Chris Woakes played in England’s last Test. He dismissed Stephen Cook for 115. Now he’s out of the team and out of the squad.
England like the idea of Woakes, but they don’t like that idea enough to commit to giving him a long run in the side. It’s understandable. When he does play, he rarely seems to take any wickets.
Sometimes he bowls badly. More often he bowls well but still doesn’t take wickets. The first Test of that South Africa tour was a prime example. Like an angry bad driver gesticulating at another motorists, Woakes can often seem to be all threat, no follow-up.
Woakes’ first-class record is exceptional, but it’s not easy to see him making it back into England’s Test team as an opening bowler. They’ve flirted with him, but there’s now too much distrust for a proper relationship. Does that mean his England ambitions are over? There are other jobs in the team. A dull and dutiful line bowler who swings it a bit can be a handy thing to have, particularly if that player can also bat. Woakes can definitely bat.

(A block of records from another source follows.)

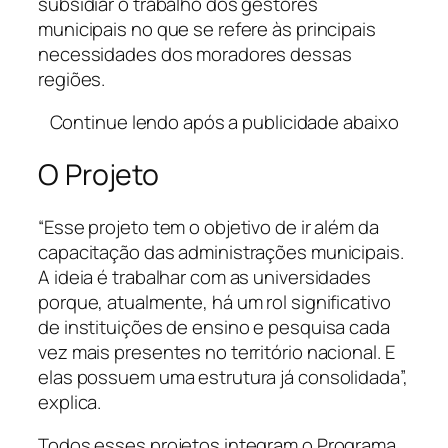
subsidiar o trabalho dos gestores
municipais no que se refere às principais
necessidades dos moradores dessas
regiões.
Continue lendo após a publicidade abaixo
O Projeto
“Esse projeto tem o objetivo de ir além da
capacitação das administrações municipais.
A ideia é trabalhar com as universidades
porque, atualmente, há um rol significativo
de instituições de ensino e pesquisa cada
vez mais presentes no território nacional. E
elas possuem uma estrutura já consolidada”,
explica.
Todos esses projetos integram o Programa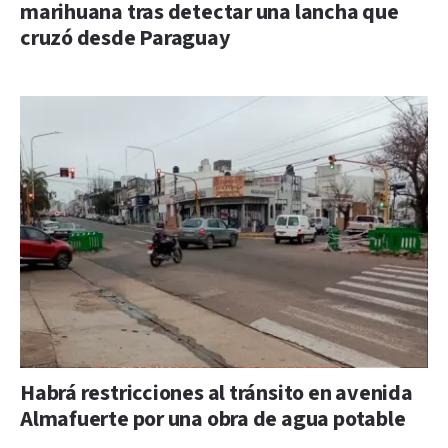
marihuana tras detectar una lancha que
cruzó desde Paraguay
Habrá restricciones al tránsito en avenida
Almafuerte por una obra de agua potable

Yesterday, against Nottinghamshire, he made 121, batting at seven and if he’s keen to play Test cricket for England, maybe he should ask to go in earlier. It’s important to know your niche. A fourth seamer who can bat should probably try and do as much batting as he can, while an irreverent cricket site with no real authority should probably steer clear of making suggestions about how marginal England players should go about their game.